Los economistas hablan del coste de oportunidad para referirse al valor de la mejor opción no realizada. El término fue acuñado en 1914 y desde entonces se ha popularizado fuera del ámbito académico de la economía. En un sentido coloquial, el concepto se refiere también a aquello de lo que alguien se priva o renuncia cuando hace una elección o toma una decisión. La renuncia se justifica por el mayor valor de la opción escogida.
Cualquier decisión que tomemos, por pequeña e irrelevante que parezca, tendría un coste de oportunidad. Por ejemplo, ir de vacaciones a un lugar excluye la posibilidad de conocer otros muchos. Aprender a tocar bien el piano suele hacer muy difícil llegar a dominar el violín. Elegir una carrera implica casi siempre renunciar a otra opción profesional que también interesaba.
En definitiva, una decisión excluye siempre otras tiene un coste. La mayoría de ellos, sin embargo, pasan desapercibidos y ni siquiera los formulamos en esos términos.
En el ámbito religioso el neologismo no se usa. Pero hay un concepto parecido: el sacrificio. Un sacrificio implica una transferencia de valor entre aquello a lo que se renuncia y aquello que pretende conseguirse. Un ejemplo extremo es el de los sacrificios humanos de las religiones del mundo antiguo. En estos ritos, la sangre de la víctima aplacaba la ira de los dioses, sacrificándose así un gran valor –el de la vida humana– por otro aún mayor: el restablecimiento del orden cósmico.
Con el paso del tiempo, estos sacrificios se simplificaron, rechazándose la dimensión cruel y ‘sangrienta’. El elemento material perdió fuerza progresivamente, dando paso a una concepción más mística.
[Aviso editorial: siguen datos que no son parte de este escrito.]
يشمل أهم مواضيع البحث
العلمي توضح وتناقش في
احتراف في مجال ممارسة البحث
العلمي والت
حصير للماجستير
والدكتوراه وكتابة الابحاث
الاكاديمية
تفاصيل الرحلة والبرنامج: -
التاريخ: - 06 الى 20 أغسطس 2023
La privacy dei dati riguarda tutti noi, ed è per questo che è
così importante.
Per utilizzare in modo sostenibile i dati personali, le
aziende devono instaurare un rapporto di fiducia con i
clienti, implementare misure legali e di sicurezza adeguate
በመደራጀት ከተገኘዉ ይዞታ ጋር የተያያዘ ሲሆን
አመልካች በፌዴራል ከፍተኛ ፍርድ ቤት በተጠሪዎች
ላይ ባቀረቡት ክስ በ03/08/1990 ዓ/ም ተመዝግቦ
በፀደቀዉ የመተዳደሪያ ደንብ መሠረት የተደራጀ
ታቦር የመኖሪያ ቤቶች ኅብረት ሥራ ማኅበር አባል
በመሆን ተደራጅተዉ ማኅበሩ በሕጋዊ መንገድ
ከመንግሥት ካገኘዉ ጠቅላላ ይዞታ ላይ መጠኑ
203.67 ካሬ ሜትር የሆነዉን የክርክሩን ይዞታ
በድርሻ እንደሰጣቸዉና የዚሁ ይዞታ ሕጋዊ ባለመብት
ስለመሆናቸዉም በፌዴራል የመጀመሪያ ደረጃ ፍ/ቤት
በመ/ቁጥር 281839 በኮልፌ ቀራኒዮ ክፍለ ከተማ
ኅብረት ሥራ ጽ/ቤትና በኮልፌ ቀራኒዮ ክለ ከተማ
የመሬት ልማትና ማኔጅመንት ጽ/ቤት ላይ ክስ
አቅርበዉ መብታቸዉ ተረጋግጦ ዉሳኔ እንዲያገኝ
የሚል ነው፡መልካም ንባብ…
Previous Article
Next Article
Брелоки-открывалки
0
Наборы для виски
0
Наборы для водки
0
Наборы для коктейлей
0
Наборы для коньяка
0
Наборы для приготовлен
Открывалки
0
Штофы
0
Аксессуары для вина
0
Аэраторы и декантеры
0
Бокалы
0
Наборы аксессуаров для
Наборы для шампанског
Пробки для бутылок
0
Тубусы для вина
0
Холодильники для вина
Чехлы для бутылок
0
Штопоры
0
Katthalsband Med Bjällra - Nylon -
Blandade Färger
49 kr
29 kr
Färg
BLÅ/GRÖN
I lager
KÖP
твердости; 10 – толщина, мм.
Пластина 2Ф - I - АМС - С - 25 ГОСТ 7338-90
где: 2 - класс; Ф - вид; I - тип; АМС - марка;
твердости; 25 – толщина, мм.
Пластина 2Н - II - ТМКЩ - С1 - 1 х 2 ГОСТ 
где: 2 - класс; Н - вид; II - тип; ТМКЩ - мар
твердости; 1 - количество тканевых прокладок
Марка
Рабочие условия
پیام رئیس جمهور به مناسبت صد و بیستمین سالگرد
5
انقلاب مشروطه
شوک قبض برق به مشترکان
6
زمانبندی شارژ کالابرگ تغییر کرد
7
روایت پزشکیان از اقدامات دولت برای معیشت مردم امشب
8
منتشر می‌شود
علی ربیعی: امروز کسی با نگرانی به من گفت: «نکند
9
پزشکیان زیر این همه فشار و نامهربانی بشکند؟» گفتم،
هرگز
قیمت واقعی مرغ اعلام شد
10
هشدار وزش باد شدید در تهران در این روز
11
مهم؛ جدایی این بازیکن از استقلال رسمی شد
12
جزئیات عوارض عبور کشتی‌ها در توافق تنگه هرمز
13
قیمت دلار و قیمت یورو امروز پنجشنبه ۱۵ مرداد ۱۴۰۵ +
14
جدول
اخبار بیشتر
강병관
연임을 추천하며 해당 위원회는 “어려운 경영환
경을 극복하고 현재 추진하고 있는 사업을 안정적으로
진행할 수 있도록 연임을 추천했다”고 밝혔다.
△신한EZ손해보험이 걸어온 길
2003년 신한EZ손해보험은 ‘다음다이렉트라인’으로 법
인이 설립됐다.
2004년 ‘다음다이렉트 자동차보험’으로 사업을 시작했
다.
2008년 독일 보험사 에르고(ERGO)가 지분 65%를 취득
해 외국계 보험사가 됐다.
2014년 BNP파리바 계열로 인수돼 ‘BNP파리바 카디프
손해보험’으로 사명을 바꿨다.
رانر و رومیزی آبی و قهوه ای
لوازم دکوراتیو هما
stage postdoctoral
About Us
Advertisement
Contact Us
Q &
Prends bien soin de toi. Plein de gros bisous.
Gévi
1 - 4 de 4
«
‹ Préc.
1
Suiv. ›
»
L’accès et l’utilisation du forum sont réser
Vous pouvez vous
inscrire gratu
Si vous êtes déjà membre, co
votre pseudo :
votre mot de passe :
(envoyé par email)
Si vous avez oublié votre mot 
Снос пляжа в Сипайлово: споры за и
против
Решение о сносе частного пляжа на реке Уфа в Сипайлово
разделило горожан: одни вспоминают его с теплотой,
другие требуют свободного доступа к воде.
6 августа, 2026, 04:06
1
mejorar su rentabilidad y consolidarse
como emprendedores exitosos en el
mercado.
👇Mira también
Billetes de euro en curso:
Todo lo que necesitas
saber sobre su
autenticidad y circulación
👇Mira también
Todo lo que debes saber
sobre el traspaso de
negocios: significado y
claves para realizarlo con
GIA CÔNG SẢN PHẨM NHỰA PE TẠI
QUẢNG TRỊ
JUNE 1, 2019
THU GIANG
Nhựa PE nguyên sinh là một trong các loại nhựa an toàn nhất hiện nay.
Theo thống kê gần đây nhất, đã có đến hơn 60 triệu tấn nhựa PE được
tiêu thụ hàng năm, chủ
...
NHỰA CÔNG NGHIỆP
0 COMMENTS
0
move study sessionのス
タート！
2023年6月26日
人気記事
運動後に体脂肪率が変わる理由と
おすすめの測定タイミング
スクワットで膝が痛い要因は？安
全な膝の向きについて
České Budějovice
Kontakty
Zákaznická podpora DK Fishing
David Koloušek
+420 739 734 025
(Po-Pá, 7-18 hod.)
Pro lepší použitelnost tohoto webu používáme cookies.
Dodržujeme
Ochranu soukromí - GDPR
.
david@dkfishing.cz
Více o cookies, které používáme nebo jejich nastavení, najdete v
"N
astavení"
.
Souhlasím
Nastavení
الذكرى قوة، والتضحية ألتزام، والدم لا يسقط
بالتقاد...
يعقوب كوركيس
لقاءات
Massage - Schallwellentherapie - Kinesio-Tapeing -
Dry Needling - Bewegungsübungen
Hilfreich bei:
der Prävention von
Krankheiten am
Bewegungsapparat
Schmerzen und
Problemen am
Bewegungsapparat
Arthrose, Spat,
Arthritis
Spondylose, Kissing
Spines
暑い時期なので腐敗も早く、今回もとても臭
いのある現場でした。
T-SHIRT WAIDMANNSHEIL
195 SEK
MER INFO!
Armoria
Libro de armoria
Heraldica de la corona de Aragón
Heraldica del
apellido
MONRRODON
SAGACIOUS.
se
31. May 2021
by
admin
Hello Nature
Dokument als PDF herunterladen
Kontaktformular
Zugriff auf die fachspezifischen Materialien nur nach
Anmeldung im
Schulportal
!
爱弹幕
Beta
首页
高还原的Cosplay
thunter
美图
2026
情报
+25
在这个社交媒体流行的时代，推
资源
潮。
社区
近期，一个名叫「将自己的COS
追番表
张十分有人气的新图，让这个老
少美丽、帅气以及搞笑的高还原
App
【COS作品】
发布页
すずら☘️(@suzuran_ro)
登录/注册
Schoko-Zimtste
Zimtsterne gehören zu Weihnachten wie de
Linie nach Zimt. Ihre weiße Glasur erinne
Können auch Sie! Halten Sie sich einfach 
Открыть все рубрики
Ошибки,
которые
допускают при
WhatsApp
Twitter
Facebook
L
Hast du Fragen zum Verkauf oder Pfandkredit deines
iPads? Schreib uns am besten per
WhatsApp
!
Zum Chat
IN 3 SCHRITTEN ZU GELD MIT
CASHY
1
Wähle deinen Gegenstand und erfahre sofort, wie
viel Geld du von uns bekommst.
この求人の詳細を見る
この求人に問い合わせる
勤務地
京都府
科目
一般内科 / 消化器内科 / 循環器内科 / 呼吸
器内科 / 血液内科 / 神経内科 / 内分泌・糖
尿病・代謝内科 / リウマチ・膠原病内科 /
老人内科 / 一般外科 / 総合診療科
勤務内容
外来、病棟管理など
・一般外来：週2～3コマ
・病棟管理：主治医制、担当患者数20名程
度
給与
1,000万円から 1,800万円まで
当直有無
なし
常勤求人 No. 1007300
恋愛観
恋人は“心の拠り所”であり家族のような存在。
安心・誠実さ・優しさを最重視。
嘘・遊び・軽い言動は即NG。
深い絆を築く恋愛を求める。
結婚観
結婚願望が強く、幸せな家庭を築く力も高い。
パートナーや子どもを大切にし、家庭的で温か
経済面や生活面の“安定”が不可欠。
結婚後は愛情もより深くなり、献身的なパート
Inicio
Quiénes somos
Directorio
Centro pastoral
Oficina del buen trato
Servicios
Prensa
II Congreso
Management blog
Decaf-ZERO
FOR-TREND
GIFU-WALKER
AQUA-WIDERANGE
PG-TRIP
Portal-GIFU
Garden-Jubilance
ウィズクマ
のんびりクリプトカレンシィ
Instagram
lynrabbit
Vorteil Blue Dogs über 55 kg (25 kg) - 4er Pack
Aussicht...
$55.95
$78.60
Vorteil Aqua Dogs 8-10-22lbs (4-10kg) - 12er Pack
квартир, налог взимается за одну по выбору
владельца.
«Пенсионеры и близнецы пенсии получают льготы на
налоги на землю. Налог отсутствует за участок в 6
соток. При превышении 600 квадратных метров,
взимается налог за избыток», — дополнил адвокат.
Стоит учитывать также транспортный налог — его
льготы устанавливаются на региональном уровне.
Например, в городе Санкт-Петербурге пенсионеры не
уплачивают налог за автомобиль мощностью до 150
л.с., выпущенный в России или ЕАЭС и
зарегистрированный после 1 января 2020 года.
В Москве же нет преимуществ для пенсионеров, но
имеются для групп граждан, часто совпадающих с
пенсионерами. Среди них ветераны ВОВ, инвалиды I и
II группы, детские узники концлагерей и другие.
Uno de los mejores ejemplos de este proceso de ‘desmaterialización’ sería la eucaristía, recuerdo espiritual del sacrificio pascual de Cristo.
El término sacrificio, sin embargo, resulta cada vez más extraño en nuestra cultura, llegando incluso a generar un abierto rechazo. La razón principal es que se ha identificado exclusivamente con la negación de la libertad y la autonomía personal –valores sacrosantos– asociándose exclusivamente a opciones de vida heroicas difícilmente imitables (en el mejor de los casos) o a peligrosas patologías y deformaciones religiosas (en el peor de ellos).
Pero a pesar de las connotaciones históricas y los prejuicios culturales que arrastra la palabra ‘sacrificio’, la realidad a la que apunta es consustancial a todo lo que hacemos. En ámbitos como el deporte, la música, la investigación o la familia, la dinámica sacrificial se hace evidente e inevitable. Ser un buen atleta, adquirir destrezas, aprender a tocar un instrumento o formar una familia conlleva innumerables renuncias que, paradójicamente, no son formuladas en términos sacrificiales, sino como una opción libre que permite alcanzar un bien mayor.
La palabra sacrificio proviene del latín sacre (sagrado) y facere (hacer); sacrificar significa, literalmente, hacer sagrado. Un sacrificio es aquello que convierte una realidad en sagrada. El sacrificio, por tanto, no es una negación de la libertad, sino un modo de ejercerla de forma plena. El sacrificio, bien entendido, no es un coste. Es una oportunidad.